Later that day the boys at Devinci took us into the Bromont Bike Park. We started with blue level trails and progressed into the bigger flow trails. The activeness of the Split Pivot suspension on braking bumps and roots allowed for control even during hard braking. The Split Pivot suspension also has a liveliness to it that begs to be airborne.

Day 2 dawned cloudy and wet with the forecast predicting no respite in sight. As the day progressed things got greasy. The Django devoured the steep and loamy trails. The updates to the geometry really shine when things get steep or speed increases. We rode trails with more challenging moves and jumps that border on janky, and the traction was surprisingly consistent. Pushing into wet berms and dropping onto greasy roots, the Django was unphased.

The Climb

This new crop of ultra-capable short travel 29ers have set the bar quite high. The Split Pivot suspension is known for its traction and on technical climbs it never failed. The Django also sits high in its travel and offers a firm platform for climbing. I never found a need to stiffen the rear end. Thanks to the updated geometry I also found my weight centered and the front wheel planted. While a new rider may not appreciate the steep seattube, riding the old Django back to back with the new version will make anyone a believer. On the longer slogs above tree line and over rolling boulders the Django’s composure kept things moving even when I should have gotten off and walked. With 120mm of travel, it is expected that the Django climbs well. It struck a solid balance between traction and efficiency.

The Descent

I have been on a mission to put the new Django through the ringer since the end of June. The redesign has made me rethink what a short travel bike can do. The updated geometry allows the bike to be piloted to speeds reserved for significantly more travel. Devinci also increases the chainstay length on the large and extra-large frames, contributing to the stability. Classic Front Range trails like Lair O’ the Bear and Buffalo Creek had me grinning ear to ear aboard the Django. These fast and rolling rides allowed to me really push the bike and the massive 2.5” rubber to its limit.

Afternoon rides at Apex and Dakota Ridge further tested the capabilities of the Django. Dakota’s merciless chunder was no match for the Django. The svelte weight and massive rubber kept things rolling over large square edges and made easy work of the techy bits. At first the Django seemed to have met its match at Apex. The high-speed rock gardens and even higher speed holes devoured the bikes 120mm of travel and the Fox 34 begged for relief. Apex will defeat any bike regardless of travel, but it was fun to see just where I could take it.

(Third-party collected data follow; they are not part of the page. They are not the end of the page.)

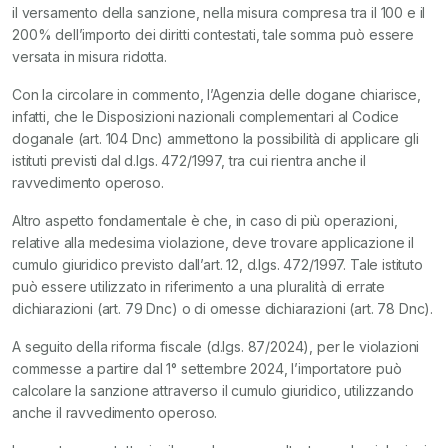
il versamento della sanzione, nella misura compresa tra il 100 e il
200% dell’importo dei diritti contestati, tale somma può essere
versata in misura ridotta.
Con la circolare in commento, l’Agenzia delle dogane chiarisce,
infatti, che le Disposizioni nazionali complementari al Codice
doganale (art. 104 Dnc) ammettono la possibilità di applicare gli
istituti previsti dal d.lgs. 472/1997, tra cui rientra anche il
ravvedimento operoso.
Altro aspetto fondamentale è che, in caso di più operazioni,
relative alla medesima violazione, deve trovare applicazione il
cumulo giuridico previsto dall’art. 12, d.lgs. 472/1997. Tale istituto
può essere utilizzato in riferimento a una pluralità di errate
dichiarazioni (art. 79 Dnc) o di omesse dichiarazioni (art. 78 Dnc).
A seguito della riforma fiscale (d.lgs. 87/2024), per le violazioni
commesse a partire dal 1° settembre 2024, l’importatore può
calcolare la sanzione attraverso il cumulo giuridico, utilizzando
anche il ravvedimento operoso.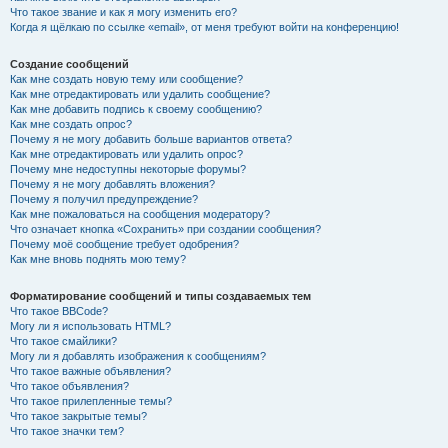
Что такое звание и как я могу изменить его?
Когда я щёлкаю по ссылке «email», от меня требуют войти на конференцию!
Создание сообщений
Как мне создать новую тему или сообщение?
Как мне отредактировать или удалить сообщение?
Как мне добавить подпись к своему сообщению?
Как мне создать опрос?
Почему я не могу добавить больше вариантов ответа?
Как мне отредактировать или удалить опрос?
Почему мне недоступны некоторые форумы?
Почему я не могу добавлять вложения?
Почему я получил предупреждение?
Как мне пожаловаться на сообщения модератору?
Что означает кнопка «Сохранить» при создании сообщения?
Почему моё сообщение требует одобрения?
Как мне вновь поднять мою тему?
Форматирование сообщений и типы создаваемых тем
Что такое BBCode?
Могу ли я использовать HTML?
Что такое смайлики?
Могу ли я добавлять изображения к сообщениям?
Что такое важные объявления?
Что такое объявления?
Что такое прилепленные темы?
Что такое закрытые темы?
Что такое значки тем?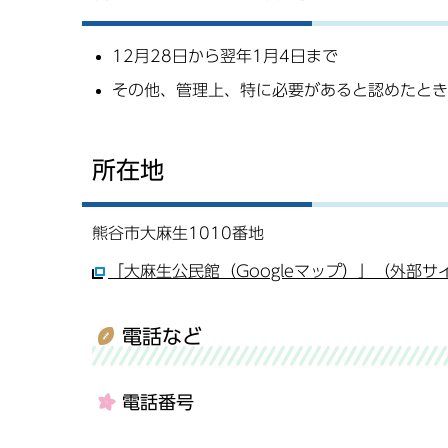
12月28日から翌年1月4日まで
その他、管理上、特に必要があると認めたとき
所在地
熊谷市大麻生1010番地
「大麻生公民館（Googleマップ）」（外部サ
電話など
電話番号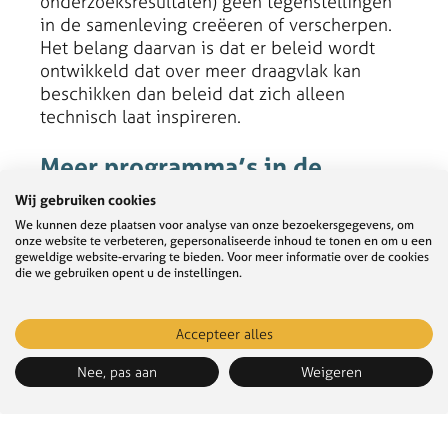
onderzoeksresultaten) geen tegenstellingen
in de samenleving creëeren of verscherpen.
Het belang daarvan is dat er beleid wordt
ontwikkeld dat over meer draagvlak kan
beschikken dan beleid dat zich alleen
technisch laat inspireren.
Meer programma’s in de
komende jaren
Wij gebruiken cookies
We kunnen deze plaatsen voor analyse van onze bezoekersgegevens, om
onze website te verbeteren, gepersonaliseerde inhoud te tonen en om u een
In de komende jaren zal KIN meer
geweldige website-ervaring te bieden. Voor meer informatie over de cookies
programma’s op deze manier tot ontwikkeling
die we gebruiken opent u de instellingen.
brengen, waarbij ook andere instrumenten
ingezet zullen worden, die bijvoorbeeld meer
Accepteer alles
kleinschalig en/of verbindend zijn. Het
onderliggende thema zal in alle programma’s
Nee, pas aan
Weigeren
gelijk zijn, namelijk dat de activiteiten een
klimaatneutraal, klimaatbestendig en
klimaatrechtvaardige samenleving dichterbij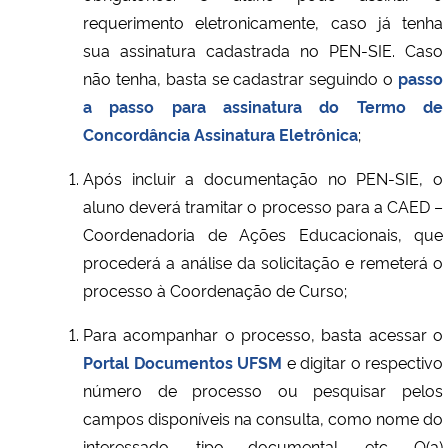
requerimento eletronicamente, caso já tenha
sua assinatura cadastrada no PEN-SIE. Caso
não tenha, basta se cadastrar seguindo o
passo
a passo para assinatura do Termo de
Concordância Assinatura Eletrônica
;
Após incluir a documentação no PEN-SIE, o
aluno deverá tramitar o processo para a CAED –
Coordenadoria de Ações Educacionais, que
procederá a análise da solicitação e remeterá o
processo à Coordenação de Curso;
Para acompanhar o processo, basta acessar o
Portal Documentos UFSM
e digitar o respectivo
número de processo ou pesquisar pelos
campos disponíveis na consulta, como nome do
interessado, tipo documental, etc. O(a)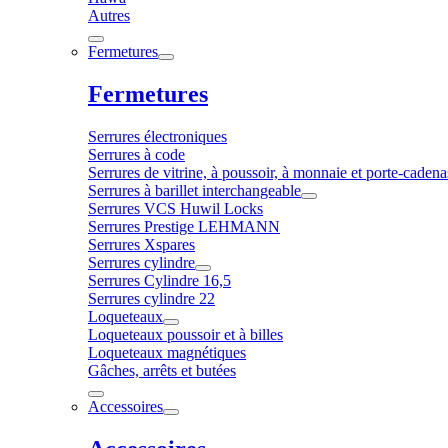
Autres
Fermetures
Fermetures
Serrures électroniques
Serrures à code
Serrures de vitrine, à poussoir, à monnaie et porte-cadena
Serrures à barillet interchangeable
Serrures VCS Huwil Locks
Serrures Prestige LEHMANN
Serrures Xspares
Serrures cylindre
Serrures Cylindre 16,5
Serrures cylindre 22
Loqueteaux
Loqueteaux poussoir et à billes
Loqueteaux magnétiques
Gâches, arrêts et butées
Accessoires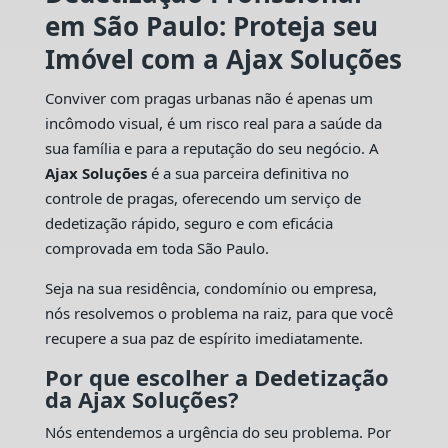
em São Paulo: Proteja seu
Imóvel com a Ajax Soluções
Conviver com pragas urbanas não é apenas um
incômodo visual, é um risco real para a saúde da
sua família e para a reputação do seu negócio. A
Ajax Soluções
é a sua parceira definitiva no
controle de pragas, oferecendo um serviço de
dedetização rápido, seguro e com eficácia
comprovada em toda São Paulo.
Seja na sua residência, condomínio ou empresa,
nós resolvemos o problema na raiz, para que você
recupere a sua paz de espírito imediatamente.
Por que escolher a Dedetização
da Ajax Soluções?
Nós entendemos a urgência do seu problema. Por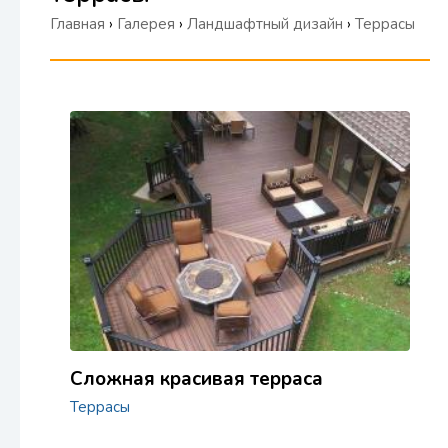
Главная
›
Галерея
›
Ландшафтный дизайн
›
Террасы
Сложная красивая терраса
Террасы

I continued to drop the Django off the likes of the Monarch Crest and Kenosha Pass trails. These are the types of rides I would generally hoof an enduro sled up to ensure the quality of the down. However, the Django made quick work of the steeps and only grimaced on the gnarliest bits of descent.

Bottom Line

When Evil burst onto the scene with the Following in 2016, it surprised the public and the rest of the industry with what a 29er could do. The same year Devinci flew under the radar with their own take. Back then Django riders often opted for longer travel forks with the option of a spacer from Devinci that slackened the headtube by half a degree. It was obvious where things were going, and I commend Devinci for taking their time and getting the 2020 Django right. When rolling terrain and miles are the goal the Django is the right bike. If you're looking to beat your buddies up the hill, you'll never be able to blame the Django. Bump up to the Devinci Troy if you have a fancy for the gnarly. The Django will be happy to punch its way through the rest with speed and style.